JCDC Gold Anthology

Miss Jemima McIntyre was extremely upset. Furious, in fact. How dare that dreadlocks Rasta bwoy come call her African? She with her high colour, straight hair and European features! She, whose great-grandfather had been a Scottish laird, and grandfather a planterclass Jamaican who owned vast acreage.

It wasn’t her fault that her white mother had chosen to marry a mulatto man, against the wishes of her family. And when he had run off with another woman, leaving her mother with two young children to raise, with no help from her family who had cut her off, Jemima knew it was the black half of her father that made him act that way.

But even though she got one quarter of black genes from her worthless father, the other three quarters were absolutely pure, unadulterated white. Huh! African indeed! The bwoy was an idiot.

Miss Jem’s mother had instilled in her that, even though they had been reduced to the lowly status of having to ‘keep shop’ in order to survive, she must never forget that she was of aristocratic stock and must conduct herself at all times with that in mind. She had lived by these precepts all her life and at 73 years of age was too old to change her way of thinking.

And now this Rasta bwoy with his knotted up, matted rope of hair on top of his head come telling her that if she only have one teaspoon of black blood in her, she is African! But after all!
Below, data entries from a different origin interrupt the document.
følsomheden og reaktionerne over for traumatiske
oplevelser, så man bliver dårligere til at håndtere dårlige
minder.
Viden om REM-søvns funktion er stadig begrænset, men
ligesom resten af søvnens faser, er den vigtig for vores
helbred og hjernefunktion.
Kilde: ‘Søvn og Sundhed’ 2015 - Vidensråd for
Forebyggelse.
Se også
Miss Jemima kissed her teeth in outrage, straightened her aristocratic back and glared at the Rasta man from behind her shop counter and her bifocals. “Young man,” she boomed in her English educated voice, “it would serve you well were you to go and trim your hair and beard, bathe your body and change your clothes, instead of coming into my shop and telling me that I am African. I know my own family history better than you do, and I can assure you, I am of the Scottish aristocracy.”

In fact the young man’s clothes did not need changing, as Miss Jem noticed belatedly. He was neatly dressed in clean denim jeans and a spotlessly white tee-shirt with a picture of Haile Selassie emblazoned on the front. His long dreadlocks were neatly tied behind his head and his beard was hardly more than a five o’clock shadow. But Miss Jem did not notice this initially. She only saw a dreadlocked Rasta man who had been insolent enough to suggest that she was not only black, but African to boot.

The young Rastafarian man looked her in the eye and refused to back down. “Are you trying to deny your bloodlines, Miss Jem? My grandmother tells me that your father was a mulatto, half black and half white; that makes you at least one quarter black.” Miss Jem looked at the young man in part anger, part perplexity. She was slightly intimidated; this young man looked like a Rastafarian but spoke like an educated person, and he had a way of looking directly into her eyes which was most disconcerting. She was used to people like him treating her with the respect that befitted her station, and not thinking they were equals with her. But this young man not only seemed to believe he was her equal, he actually gave the impression that he thought he was superior!

Pushing her feelings of intimidation aside, she glared at him and said, “Now look here, I am well aware of my bloodlines as you call it, and as for your grandmother, she was my mother’s servant, and too fast and feisty by far. She has no business discussing my family history with you. Now take your purchase and your change and remove yourself from my shop!”

She slammed a bulla cake on a piece of brown paper, a bottle of cream soda and some coins onto the shop counter and turned her back. The young Rastafarian vacated the shop, calling out as he left, “One Love, Miss African Jem.”

Miss Jem sat down on the stool she kept behind the counter. She was more upset than the situation warranted. Why did that boy’s grandmother have to dip her mouth in people’s business? No one looking at Miss Jem or her sister Bridie could tell that they had a taint of black blood in them. The people in the district looked up to them and treated them with the respect that befitted their station. But now this old servant woman of her mother’s had to go and divulge the dirty secret.